I have a question related to the definition of expectation of a random vector, in particular, to its relation (if any) with Fubini's Theorem.
Consider the random vector $X:=(X_1,X_2,X_3)$ of dimension $3$ taking values in $\mathbb{R}^3$ defined on the probability space $(\Omega, \mathcal{F}, \mathbb{P})$. Let $x=(x_1,x_2,x_3)$ be a realisation of $X$.
In the following I will list all the definitions of expectation of $X$ that I can think about with some questions. I would like some help for answering those questions and correcting the definitions, if necessary
(1) Suppose $X_1,X_2,X_3$ are continuous random variables. Let $f(x)$ denote their joint probability density function. Then $E(X):=\int_{\mathbb{R}^3} x f(x)d(x_1,x_2,x_3)$ (Riemann integral)
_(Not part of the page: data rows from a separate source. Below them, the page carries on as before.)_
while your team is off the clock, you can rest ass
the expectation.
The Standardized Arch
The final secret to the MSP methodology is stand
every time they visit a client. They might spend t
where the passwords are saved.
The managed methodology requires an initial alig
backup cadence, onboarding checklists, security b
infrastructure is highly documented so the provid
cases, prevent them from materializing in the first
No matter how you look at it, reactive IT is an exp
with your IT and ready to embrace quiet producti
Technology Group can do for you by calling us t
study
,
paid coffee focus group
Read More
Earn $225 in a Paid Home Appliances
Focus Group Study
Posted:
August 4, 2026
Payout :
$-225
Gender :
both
Question: Is this definition of $E(X)$ equivalent to $\int_{\mathbb{R}}\int_{\mathbb{R}} \int_{\mathbb{R}} xf(x)dx_1 dx_2 dx_3$ if $\int_{\mathbb{R}^3} |f(x)|d(x_1,x_2,x_3)<\infty$ (Fubini's theorem for Riemann integral)?
(2) Suppose $X_1,X_2,X_3$ are continuous random variables. Let $F(x)$ denote their joint cumulative distribution function. Then $E(X):=\int_{\mathbb{R}^3} x dF(x)$ (Lebesgue integral)
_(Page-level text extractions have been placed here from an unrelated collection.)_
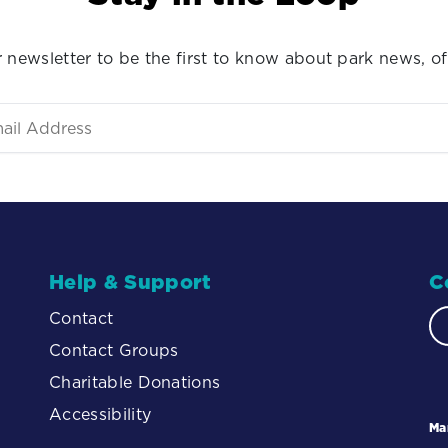
 newsletter to be the first to know about park news, of
Help & Support
C
Contact
Contact Groups
Charitable Donations
Accessibility
Ma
(3) For $X_1,X_2,X_3$ discrete or continuous, $E(X):=\int_{\Omega} X(\omega) d\mathbb{P}$ (Lebesgue integral)
(4) Suppose $(X_1,X_2,X_3)$ have joint density $\tilde{f}(x)$ with respect to a $\sigma$-finite product measure $\mu\times v\times p$. Then, $E(X):=\int_{\mathbb{R}^3}x \tilde{f}(x)d(\mu,v,p)$ (Lebesgue integral)
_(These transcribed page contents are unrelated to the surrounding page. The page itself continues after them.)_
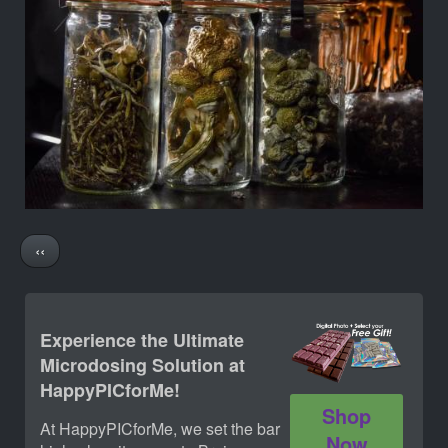
Pagination
Previous
‹‹
page
Experience the Ultimate
Microdosing Solution at
HappyPICforMe!
Shop
At HappyPICforMe, we set the bar
Now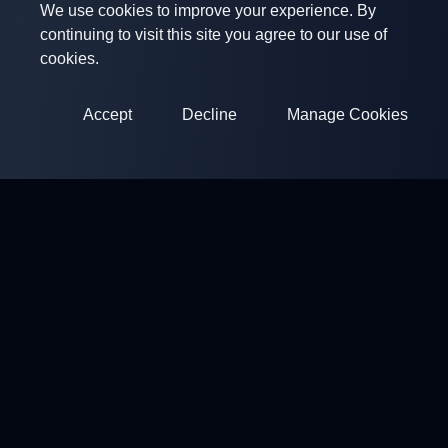
We use cookies to improve your experience. By
continuing to visit this site you agree to our use of
cookies.
Accept
Decline
Manage Cookies
ClayArena
Platform for conducting and participating in competitions.
Develop your skills and compete with the best masters.
Competitions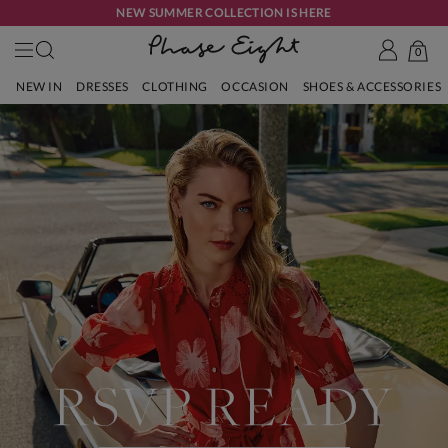
NEW SUMMER COLLECTION IS HERE
0
NEW IN
DRESSES
CLOTHING
OCCASION
SHOES & ACCESSORIES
Question: The Fubini's theorem tells that, if $x\tilde{f}(x)$ is integrable on $\mathbb{R}^3$ [which implies that $-\infty<E(X)<\infty$, right?] then $E(X):=\int_{\mathbb{R}^3}x \tilde{f}(x)d(\mu,v,p)=\int_{\mathbb{R}}\int_{\mathbb{R}} \int_{\mathbb{R}} x \tilde{f}(x)d\mu dv dp$. Correct?